Thanks in advance for any help on this!

yeah you could scale the intensity with a sphere mask.
the ‘a’ input would be world position and ‘b’ would be the position of the sun. hardness would be 0 and radius some fairly high value in the thousands i’d imagine.

you could also try running the dot product with the normal and atmospheric light vector for a of bit different effect.

How would you go about getting the position of the sun’s light vector into the material graph? That’s what I’d have the most trouble with.

I’ve got an orrery going atm-- the sun’s on a card that rotates around in front of the sky sphere. The directional light is parented to the sun card. It all does a day/night cycle that works pretty well.
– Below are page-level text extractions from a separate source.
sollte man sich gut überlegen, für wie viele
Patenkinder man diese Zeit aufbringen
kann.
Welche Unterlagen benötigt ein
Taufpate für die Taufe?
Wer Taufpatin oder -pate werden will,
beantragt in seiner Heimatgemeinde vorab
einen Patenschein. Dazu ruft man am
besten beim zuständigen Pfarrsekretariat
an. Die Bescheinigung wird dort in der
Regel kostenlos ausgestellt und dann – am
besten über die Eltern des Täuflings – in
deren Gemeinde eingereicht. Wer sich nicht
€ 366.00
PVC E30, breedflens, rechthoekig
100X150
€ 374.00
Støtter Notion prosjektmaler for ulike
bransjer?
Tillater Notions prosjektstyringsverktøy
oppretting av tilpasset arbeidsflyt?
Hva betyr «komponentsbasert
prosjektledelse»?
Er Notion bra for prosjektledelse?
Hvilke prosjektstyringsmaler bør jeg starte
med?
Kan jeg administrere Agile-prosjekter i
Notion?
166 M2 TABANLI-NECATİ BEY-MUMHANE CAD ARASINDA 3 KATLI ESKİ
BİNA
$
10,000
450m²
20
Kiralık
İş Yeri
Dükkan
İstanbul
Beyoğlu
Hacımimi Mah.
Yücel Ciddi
So all I have to do is use the atmospheric light vector node, which will return any directional light vector? What if there are two directional lights in the level, one for the moon if it’s up while the sun is (though at a very low intensity)?
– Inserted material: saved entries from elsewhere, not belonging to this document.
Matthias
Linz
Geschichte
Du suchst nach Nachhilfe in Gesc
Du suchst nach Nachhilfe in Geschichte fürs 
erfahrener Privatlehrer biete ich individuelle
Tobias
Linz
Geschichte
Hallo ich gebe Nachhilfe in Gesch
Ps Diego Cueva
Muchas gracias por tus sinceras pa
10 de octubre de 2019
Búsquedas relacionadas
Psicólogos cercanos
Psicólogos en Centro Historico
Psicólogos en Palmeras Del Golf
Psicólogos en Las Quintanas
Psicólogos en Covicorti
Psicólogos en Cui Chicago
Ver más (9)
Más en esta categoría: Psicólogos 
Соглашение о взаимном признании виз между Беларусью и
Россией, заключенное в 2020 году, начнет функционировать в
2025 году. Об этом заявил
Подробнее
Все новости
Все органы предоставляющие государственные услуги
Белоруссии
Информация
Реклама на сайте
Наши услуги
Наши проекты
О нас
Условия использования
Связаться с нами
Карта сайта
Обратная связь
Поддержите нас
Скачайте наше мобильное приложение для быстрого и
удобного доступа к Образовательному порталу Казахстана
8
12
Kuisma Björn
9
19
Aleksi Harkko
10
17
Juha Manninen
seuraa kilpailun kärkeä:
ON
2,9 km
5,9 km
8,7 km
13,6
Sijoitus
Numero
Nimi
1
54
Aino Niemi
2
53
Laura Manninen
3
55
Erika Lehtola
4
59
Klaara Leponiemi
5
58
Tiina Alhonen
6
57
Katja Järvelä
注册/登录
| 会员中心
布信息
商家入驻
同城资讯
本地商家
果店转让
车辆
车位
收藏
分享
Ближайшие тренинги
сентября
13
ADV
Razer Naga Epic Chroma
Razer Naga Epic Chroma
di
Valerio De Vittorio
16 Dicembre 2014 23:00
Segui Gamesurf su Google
if you have a directional light in the level then the “atmospheric light vector” node will return the direction it’s pointing provided the directional lights intensity is over 0.

Alternatively, you could make a fake sun blueprint. Generally I would add a billboard and arrow components. Then make a material parameter collection and set a vector parameter to the arrow’s forward vector in the construction script. Bring the fake sun into the level and add the parameter collection to the material. when you rotate the sun the light direction in the material changes.

I don’t think “atmospheric light vector” node will work right with two directional lights. it will try to just swap back an forth as they run their construction scripts.

you could feed a parameter off of the directional light in your card, and swap the vector for the moon when one becomes more intense then the other. or you could use two dot products in the material if you would rather not swap.

Swap would be complicated, so two dot products it is. Or could you add the two sphere masks together, then multiply over the dot product?

Thank you for your continued attention to this, I may need to consult your help in the future when implementing this in the blueprint stage. Think you’d be game to help me out again in the future?

What are the dot products for in this case?

I’m not sure what you’re saying, I think you’ll need two dots but it won’t hurt try whatever it is you’re thinking.
I’ll be around if you have more questions.

dot(light vector a, pixel normal) * spheremask

dot(light vector b, pixel normal) * spheremask

then add together.

sometimes the light vector needs to be inverted, it will be obvious if it’s an issue.
vertex normal will work too its nearly the same as pixel normal.

I’ve given it some more thought and since a directional light with a mask is basically just a point light, so you could use point light math. either way will work though.

Your extra thought and continued attention to this is greatly appreciated! I’ll get onto scripting this quickly so we can work on it simultaneously.

To make things faster, how would you set up the normal dot product(a,b) -->sphere mask on graph?